If you really stop to consider the significance of this, it’s pretty astounding. Our capacity to communicate through emotions happens entirely outside the realm of conceptual communication i.e. words. We don’t even need to speak the same language, or be able to TALK at all, for that matter, in order to simply look at someone’s face and personally understand what that person is feeling. As Goleman writes, “Mirror neurons ensure that the moment someone sees an emotion expressed on your face, they will at once sense that same feeling within themselves.” Through seeing another person’s face we experience, as instantly as a reflex, a mutually reverberating state that neuroscientists call “empathic resonance.” And empathy, I’ll write it again: is the prime inhibitor of human cruelty.
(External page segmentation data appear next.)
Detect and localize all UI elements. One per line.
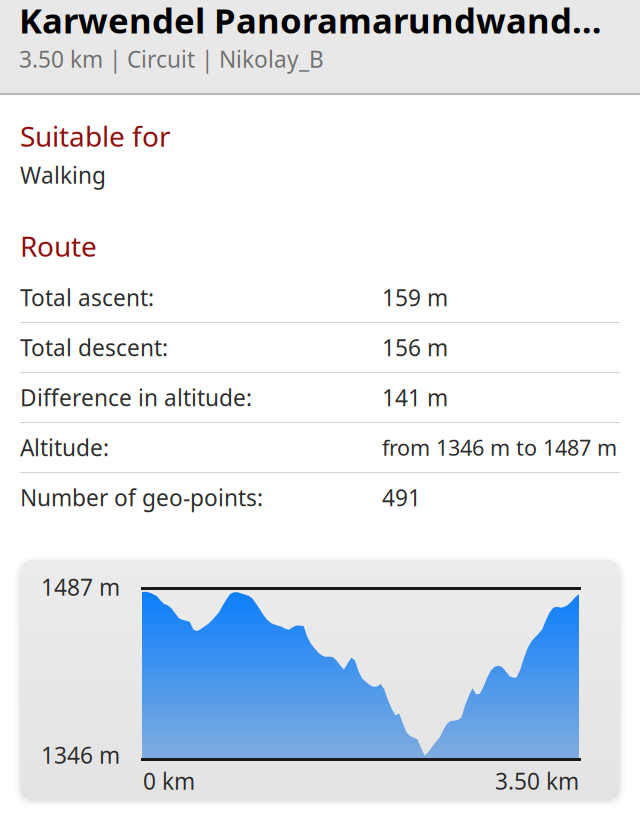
staticText: Walking: [20, 160, 106, 190]
staticText: 159 m: [382, 282, 448, 312]
staticText: Route: [20, 227, 97, 265]
staticText: 3.50 km | Circuit | Nikolay_B: [19, 44, 324, 74]
staticText: 141 m: [382, 382, 448, 412]
staticText: Difference in altitude:: [20, 382, 252, 412]
staticText: Number of geo-points:: [20, 482, 263, 512]
staticText: from 1346 m to 1487 m: [382, 433, 617, 462]
staticText: Altitude:: [20, 432, 109, 462]
staticText: 1346 m: [41, 740, 120, 770]
staticText: 1487 m: [41, 572, 120, 602]
staticText: Total descent:: [20, 332, 168, 362]
staticText: 491: [382, 482, 421, 512]
staticText: 156 m: [382, 332, 448, 362]
staticText: Suitable for: [20, 117, 171, 155]
button[interactable]: Elevation profile: [20, 560, 620, 800]
staticText: Karwendel Panoramarundwand…: [19, 0, 602, 43]
staticText: 0 km: [143, 766, 195, 796]
staticText: 3.50 km: [495, 766, 579, 796]
staticText: Total ascent:: [20, 282, 154, 312]
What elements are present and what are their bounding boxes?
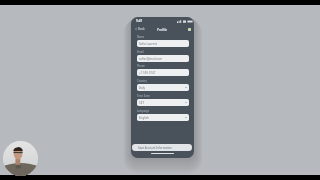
- staticText: CET: [139, 101, 145, 105]
- button[interactable]: +1 555 0147: [137, 69, 189, 76]
- button[interactable]: Back: [134, 26, 146, 32]
- staticText: Country: [137, 79, 147, 83]
- staticText: sofia.l@mail.com: [139, 57, 163, 61]
- button[interactable]: Sofia Laurent: [137, 40, 189, 47]
- staticText: Sofia Laurent: [139, 42, 157, 46]
- button[interactable]: sofia.l@mail.com: [137, 55, 189, 62]
- button[interactable]: Profile photo: [3, 141, 38, 176]
- staticText: 9:41: [136, 19, 143, 23]
- staticText: Name: [137, 35, 145, 39]
- staticText: Email: [137, 50, 144, 54]
- staticText: Language: [137, 109, 150, 113]
- button[interactable]: Edit: [188, 28, 191, 31]
- staticText: Italy: [139, 86, 145, 90]
- button[interactable]: Save Account Information: [132, 144, 192, 151]
- staticText: Profile: [157, 27, 168, 31]
- staticText: Save Account Information: [138, 146, 173, 150]
- button[interactable]: CET: [137, 99, 189, 106]
- button[interactable]: English: [137, 114, 189, 121]
- button[interactable]: Italy: [137, 84, 189, 91]
- staticText: Back: [138, 27, 145, 31]
- staticText: Phone: [137, 64, 145, 68]
- staticText: English: [139, 116, 149, 120]
- staticText: +1 555 0147: [139, 71, 156, 75]
- staticText: Time Zone: [137, 94, 150, 98]
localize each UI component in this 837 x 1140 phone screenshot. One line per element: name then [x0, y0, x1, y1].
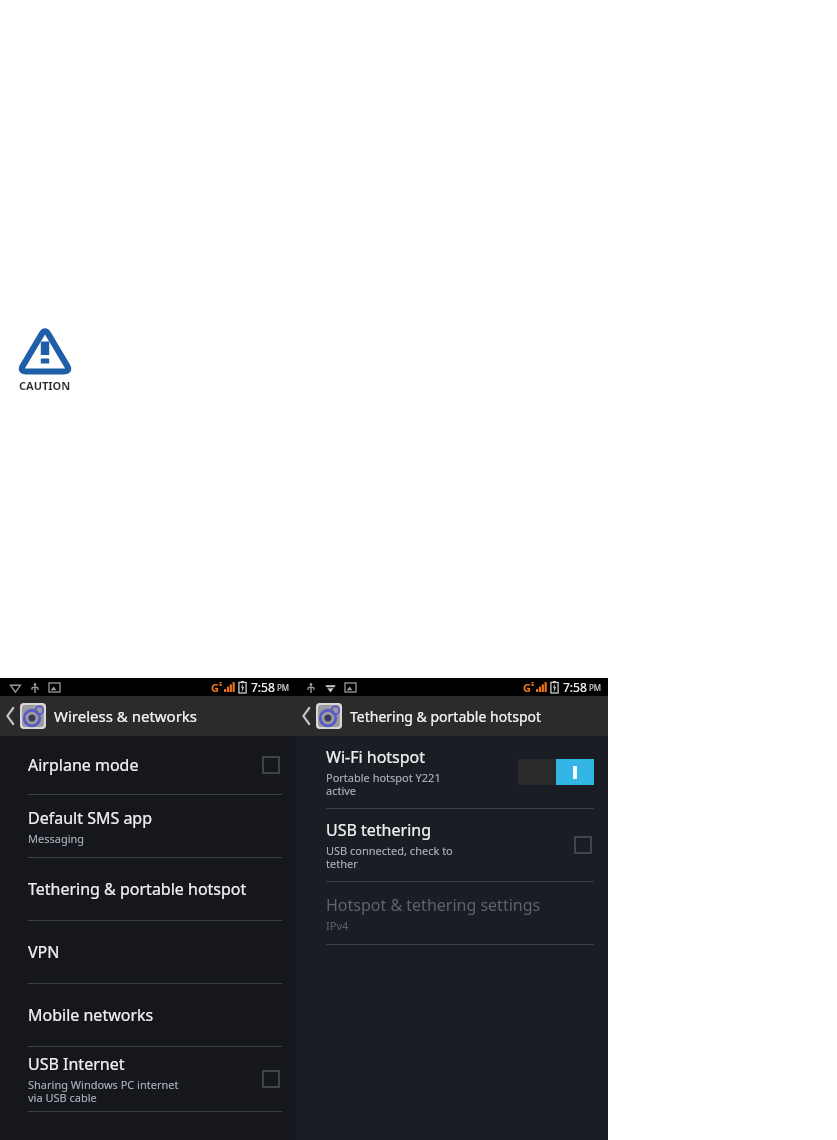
- staticText: G: [211, 680, 219, 695]
- staticText: 7:58: [251, 679, 275, 695]
- button[interactable]: Airplane mode: [0, 736, 296, 794]
- button[interactable]: VPN: [0, 921, 296, 983]
- staticText: IPv4: [326, 918, 349, 933]
- button[interactable]: Toggle checkbox: [260, 1068, 282, 1090]
- staticText: VPN: [28, 941, 60, 963]
- staticText: G: [523, 680, 531, 695]
- staticText: Default SMS app: [28, 807, 153, 829]
- staticText: PM: [589, 682, 602, 693]
- staticText: Wireless & networks: [54, 706, 198, 726]
- staticText: 7:58: [563, 679, 587, 695]
- button[interactable]: USB tethering: [296, 809, 608, 881]
- staticText: E: [219, 680, 223, 688]
- staticText: Wi-Fi hotspot: [326, 746, 426, 768]
- staticText: Airplane mode: [28, 754, 139, 776]
- button[interactable]: Wi-Fi hotspot: [296, 736, 608, 808]
- staticText: Hotspot & tethering settings: [326, 894, 541, 916]
- staticText: Messaging: [28, 831, 85, 846]
- other: Back: [302, 708, 311, 724]
- staticText: Mobile networks: [28, 1004, 154, 1026]
- button[interactable]: USB Internet: [0, 1047, 296, 1111]
- button[interactable]: Default SMS app: [0, 795, 296, 857]
- staticText: Sharing Windows PC internet via USB cabl…: [28, 1077, 179, 1105]
- staticText: Tethering & portable hotspot: [350, 707, 542, 726]
- staticText: E: [531, 680, 535, 688]
- button[interactable]: Tethering & portable hotspot: [0, 858, 296, 920]
- button[interactable]: Toggle checkbox: [260, 754, 282, 776]
- staticText: USB connected, check to tether: [326, 843, 453, 871]
- staticText: CAUTION: [19, 378, 71, 393]
- staticText: Portable hotspot Y221 active: [326, 770, 441, 798]
- staticText: USB Internet: [28, 1053, 125, 1075]
- button[interactable]: Back: [296, 696, 608, 736]
- button[interactable]: Hotspot & tethering settings: [296, 882, 608, 944]
- button[interactable]: Back: [0, 696, 296, 736]
- staticText: Tethering & portable hotspot: [28, 878, 247, 900]
- button[interactable]: Mobile networks: [0, 984, 296, 1046]
- staticText: USB tethering: [326, 819, 431, 841]
- button[interactable]: Toggle checkbox: [572, 834, 594, 856]
- other: Back: [6, 708, 15, 724]
- button[interactable]: Wi-Fi hotspot switch: [518, 759, 594, 785]
- staticText: PM: [277, 682, 290, 693]
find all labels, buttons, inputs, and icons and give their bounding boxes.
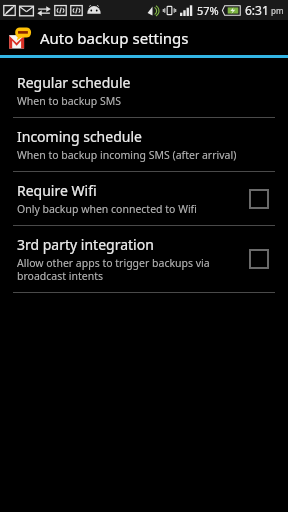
staticText: 6:31	[245, 2, 269, 18]
staticText: 3rd party integration	[17, 235, 154, 254]
button[interactable]: Toggle 3rd party integration	[244, 244, 274, 274]
staticText: Regular schedule	[17, 73, 131, 92]
staticText: When to backup SMS	[17, 94, 121, 108]
button[interactable]: Toggle Require Wifi	[244, 184, 274, 214]
button[interactable]: 3rd party integration	[0, 226, 288, 292]
other: App icon	[8, 26, 32, 50]
button[interactable]: Regular schedule	[0, 64, 288, 117]
staticText: Only backup when connected to Wifi	[17, 202, 197, 216]
staticText: 57%	[197, 3, 219, 18]
button[interactable]: Incoming schedule	[0, 118, 288, 171]
staticText: Require Wifi	[17, 181, 97, 200]
staticText: Allow other apps to trigger backups via …	[17, 256, 236, 283]
staticText: When to backup incoming SMS (after arriv…	[17, 148, 237, 162]
staticText: Incoming schedule	[17, 127, 142, 146]
staticText: Auto backup settings	[40, 28, 189, 48]
button[interactable]: App icon	[0, 20, 288, 55]
button[interactable]: Require Wifi	[0, 172, 288, 225]
staticText: pm	[271, 5, 284, 16]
Sarkozy talked about the burqa as a tool for “depriv[ing women] of identity.” I see it as something more profoundly sinister. It deprives them not just of individual identity, but of shared Humanity. Our fundamental, human neurobiology depends on others to be able to see our face in order to elicit empathy. It is not the only way, of course, and it’s obviously not tamper-resistant, but it is the most instinctive, moreso even than language. Making someone hide their face is, literally, the oldest trick in the book for denying them empathy. When you can’t empathize, as any psychopath case study will show, you quite literally can’t recognize the other person’s Humanity. When you can’t recognize another person’s Humanity, it becomes a lot easier to be cruel. And when an entire population (oh, say, you know, women) is systematically denied their Humanity, their widespread oppression is inevitable. Thus whether or not your cultural sensitivity allows you to consider the burqa a means of oppression unto itself, it is absolutely part of the cycle that breeds it.

Human rights and religious freedom don’t always go hand in hand as neatly as we would like. Perhaps we might all live in a much better world if the two would just coordinate their priorities, but all too often religion seems to like endorsing things like female genital mutilation or child brides (notice a trend here on whom religion likes to shit on?) When the two don’t go hand in hand, the question that comes up for each of us is, how will we navigate the ensuing grayness? From my own experience, as a beneficiary of people around the world having fought against the oppression of others, there is nothing “moronic” or cynical about standing up for those who are being denied a basic human right, especially when it’s the right to empathy.